╭─ Provided information
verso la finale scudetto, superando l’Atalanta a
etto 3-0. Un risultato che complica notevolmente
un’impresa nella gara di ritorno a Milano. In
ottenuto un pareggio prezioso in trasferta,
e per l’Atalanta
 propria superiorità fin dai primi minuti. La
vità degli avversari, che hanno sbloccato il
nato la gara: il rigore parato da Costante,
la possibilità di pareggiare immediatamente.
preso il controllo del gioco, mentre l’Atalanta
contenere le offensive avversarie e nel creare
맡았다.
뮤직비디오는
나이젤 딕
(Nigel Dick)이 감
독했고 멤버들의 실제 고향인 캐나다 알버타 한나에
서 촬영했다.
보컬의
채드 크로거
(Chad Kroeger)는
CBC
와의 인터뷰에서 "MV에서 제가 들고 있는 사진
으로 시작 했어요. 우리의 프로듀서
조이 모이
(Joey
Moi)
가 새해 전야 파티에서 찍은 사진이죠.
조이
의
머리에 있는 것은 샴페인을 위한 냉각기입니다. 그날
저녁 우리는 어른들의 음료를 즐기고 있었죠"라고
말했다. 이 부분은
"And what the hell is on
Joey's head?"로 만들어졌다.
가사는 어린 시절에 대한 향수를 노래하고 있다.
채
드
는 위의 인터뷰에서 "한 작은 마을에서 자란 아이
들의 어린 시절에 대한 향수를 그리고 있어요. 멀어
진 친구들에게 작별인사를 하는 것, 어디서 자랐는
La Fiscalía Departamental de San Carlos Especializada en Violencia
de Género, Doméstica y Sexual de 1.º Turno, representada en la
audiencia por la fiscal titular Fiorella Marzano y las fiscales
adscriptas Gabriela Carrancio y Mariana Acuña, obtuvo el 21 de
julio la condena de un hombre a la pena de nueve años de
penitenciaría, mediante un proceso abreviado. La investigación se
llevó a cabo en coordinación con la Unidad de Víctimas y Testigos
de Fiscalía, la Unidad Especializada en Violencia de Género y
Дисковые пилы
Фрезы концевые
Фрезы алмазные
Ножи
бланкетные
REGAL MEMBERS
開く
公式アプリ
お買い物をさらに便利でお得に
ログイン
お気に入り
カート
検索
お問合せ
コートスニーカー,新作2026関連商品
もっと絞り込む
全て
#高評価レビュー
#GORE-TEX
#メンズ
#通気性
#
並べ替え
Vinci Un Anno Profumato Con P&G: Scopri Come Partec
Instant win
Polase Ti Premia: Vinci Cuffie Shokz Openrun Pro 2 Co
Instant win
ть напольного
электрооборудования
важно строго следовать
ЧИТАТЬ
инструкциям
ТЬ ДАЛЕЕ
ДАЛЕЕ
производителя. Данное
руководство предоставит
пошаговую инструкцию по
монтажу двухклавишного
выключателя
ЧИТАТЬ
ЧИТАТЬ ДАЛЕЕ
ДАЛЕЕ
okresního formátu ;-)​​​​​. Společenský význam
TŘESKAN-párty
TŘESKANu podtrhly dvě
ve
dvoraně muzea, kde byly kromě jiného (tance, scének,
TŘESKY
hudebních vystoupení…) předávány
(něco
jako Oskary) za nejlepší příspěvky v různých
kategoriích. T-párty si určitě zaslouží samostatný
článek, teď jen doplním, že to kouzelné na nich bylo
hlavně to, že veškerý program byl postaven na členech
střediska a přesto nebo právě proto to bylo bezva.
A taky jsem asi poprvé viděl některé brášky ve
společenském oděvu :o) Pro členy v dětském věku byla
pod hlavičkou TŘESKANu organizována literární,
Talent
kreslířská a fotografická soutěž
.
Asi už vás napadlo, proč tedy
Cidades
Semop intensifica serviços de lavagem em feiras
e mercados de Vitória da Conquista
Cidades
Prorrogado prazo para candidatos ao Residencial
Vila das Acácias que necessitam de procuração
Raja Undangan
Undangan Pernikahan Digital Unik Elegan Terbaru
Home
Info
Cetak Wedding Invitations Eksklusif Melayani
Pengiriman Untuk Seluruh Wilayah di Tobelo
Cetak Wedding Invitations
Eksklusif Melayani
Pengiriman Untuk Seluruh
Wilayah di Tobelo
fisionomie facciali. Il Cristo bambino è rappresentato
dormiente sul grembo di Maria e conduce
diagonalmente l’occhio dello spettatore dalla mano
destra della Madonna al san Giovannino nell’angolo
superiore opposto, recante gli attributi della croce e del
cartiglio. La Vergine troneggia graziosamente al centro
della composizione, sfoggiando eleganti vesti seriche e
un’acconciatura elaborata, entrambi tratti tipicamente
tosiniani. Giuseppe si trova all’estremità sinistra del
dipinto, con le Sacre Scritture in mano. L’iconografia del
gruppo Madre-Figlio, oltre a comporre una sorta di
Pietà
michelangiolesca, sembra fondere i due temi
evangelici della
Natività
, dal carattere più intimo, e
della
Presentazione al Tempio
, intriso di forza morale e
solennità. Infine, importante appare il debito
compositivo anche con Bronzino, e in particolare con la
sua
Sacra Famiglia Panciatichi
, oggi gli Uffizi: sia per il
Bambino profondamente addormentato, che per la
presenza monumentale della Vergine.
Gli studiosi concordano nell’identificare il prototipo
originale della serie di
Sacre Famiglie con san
╰─
» **Exercise brief**
Go through the records above and write each one out again exactly.

» **Result for this exercise**
verso la finale scudetto, superando l’Atalanta a
etto 3-0. Un risultato che complica notevolmente
un’impresa nella gara di ritorno a Milano. In
ottenuto un pareggio prezioso in trasferta,
e per l’Atalanta
 propria superiorità fin dai primi minuti. La
vità degli avversari, che hanno sbloccato il
nato la gara: il rigore parato da Costante,
la possibilità di pareggiare immediatamente.
preso il controllo del gioco, mentre l’Atalanta
contenere le offensive avversarie e nel creare
맡았다.
뮤직비디오는
나이젤 딕
(Nigel Dick)이 감
독했고 멤버들의 실제 고향인 캐나다 알버타 한나에
서 촬영했다.
보컬의
채드 크로거
(Chad Kroeger)는
CBC
와의 인터뷰에서 "MV에서 제가 들고 있는 사진
으로 시작 했어요. 우리의 프로듀서
조이 모이
(Joey
Moi)
가 새해 전야 파티에서 찍은 사진이죠.
조이
의
머리에 있는 것은 샴페인을 위한 냉각기입니다. 그날
저녁 우리는 어른들의 음료를 즐기고 있었죠"라고
말했다. 이 부분은
"And what the hell is on
Joey's head?"로 만들어졌다.
가사는 어린 시절에 대한 향수를 노래하고 있다.
채
드
는 위의 인터뷰에서 "한 작은 마을에서 자란 아이
들의 어린 시절에 대한 향수를 그리고 있어요. 멀어
진 친구들에게 작별인사를 하는 것, 어디서 자랐는
La Fiscalía Departamental de San Carlos Especializada en Violencia
de Género, Doméstica y Sexual de 1.º Turno, representada en la
audiencia por la fiscal titular Fiorella Marzano y las fiscales
adscriptas Gabriela Carrancio y Mariana Acuña, obtuvo el 21 de
julio la condena de un hombre a la pena de nueve años de
penitenciaría, mediante un proceso abreviado. La investigación se
llevó a cabo en coordinación con la Unidad de Víctimas y Testigos
de Fiscalía, la Unidad Especializada en Violencia de Género y
Дисковые пилы
Фрезы концевые
Фрезы алмазные
Ножи
бланкетные
REGAL MEMBERS
開く
公式アプリ
お買い物をさらに便利でお得に
ログイン
お気に入り
カート
検索
お問合せ
コートスニーカー,新作2026関連商品
もっと絞り込む
全て
#高評価レビュー
#GORE-TEX
#メンズ
#通気性
#
並べ替え
Vinci Un Anno Profumato Con P&G: Scopri Come Partec
Instant win
Polase Ti Premia: Vinci Cuffie Shokz Openrun Pro 2 Co
Instant win
ть напольного
электрооборудования
важно строго следовать
ЧИТАТЬ
инструкциям
ТЬ ДАЛЕЕ
ДАЛЕЕ
производителя. Данное
руководство предоставит
пошаговую инструкцию по
монтажу двухклавишного
выключателя
ЧИТАТЬ
ЧИТАТЬ ДАЛЕЕ
ДАЛЕЕ
okresního formátu ;-)​​​​​. Společenský význam
TŘESKAN-párty
TŘESKANu podtrhly dvě
ve
dvoraně muzea, kde byly kromě jiného (tance, scének,
TŘESKY
hudebních vystoupení…) předávány
(něco
jako Oskary) za nejlepší příspěvky v různých
kategoriích. T-párty si určitě zaslouží samostatný
článek, teď jen doplním, že to kouzelné na nich bylo
hlavně to, že veškerý program byl postaven na členech
střediska a přesto nebo právě proto to bylo bezva.
A taky jsem asi poprvé viděl některé brášky ve
společenském oděvu :o) Pro členy v dětském věku byla
pod hlavičkou TŘESKANu organizována literární,
Talent
kreslířská a fotografická soutěž
.
Asi už vás napadlo, proč tedy
Cidades
Semop intensifica serviços de lavagem em feiras
e mercados de Vitória da Conquista
Cidades
Prorrogado prazo para candidatos ao Residencial
Vila das Acácias que necessitam de procuração
Raja Undangan
Undangan Pernikahan Digital Unik Elegan Terbaru
Home
Info
Cetak Wedding Invitations Eksklusif Melayani
Pengiriman Untuk Seluruh Wilayah di Tobelo
Cetak Wedding Invitations
Eksklusif Melayani
Pengiriman Untuk Seluruh
Wilayah di Tobelo
fisionomie facciali. Il Cristo bambino è rappresentato
dormiente sul grembo di Maria e conduce
diagonalmente l’occhio dello spettatore dalla mano
destra della Madonna al san Giovannino nell’angolo
superiore opposto, recante gli attributi della croce e del
cartiglio. La Vergine troneggia graziosamente al centro
della composizione, sfoggiando eleganti vesti seriche e
un’acconciatura elaborata, entrambi tratti tipicamente
tosiniani. Giuseppe si trova all’estremità sinistra del
dipinto, con le Sacre Scritture in mano. L’iconografia del
gruppo Madre-Figlio, oltre a comporre una sorta di
Pietà
michelangiolesca, sembra fondere i due temi
evangelici della
Natività
, dal carattere più intimo, e
della
Presentazione al Tempio
, intriso di forza morale e
solennità. Infine, importante appare il debito
compositivo anche con Bronzino, e in particolare con la
sua
Sacra Famiglia Panciatichi
, oggi gli Uffizi: sia per il
Bambino profondamente addormentato, che per la
presenza monumentale della Vergine.
Gli studiosi concordano nell’identificare il prototipo
originale della serie di
Sacre Famiglie con san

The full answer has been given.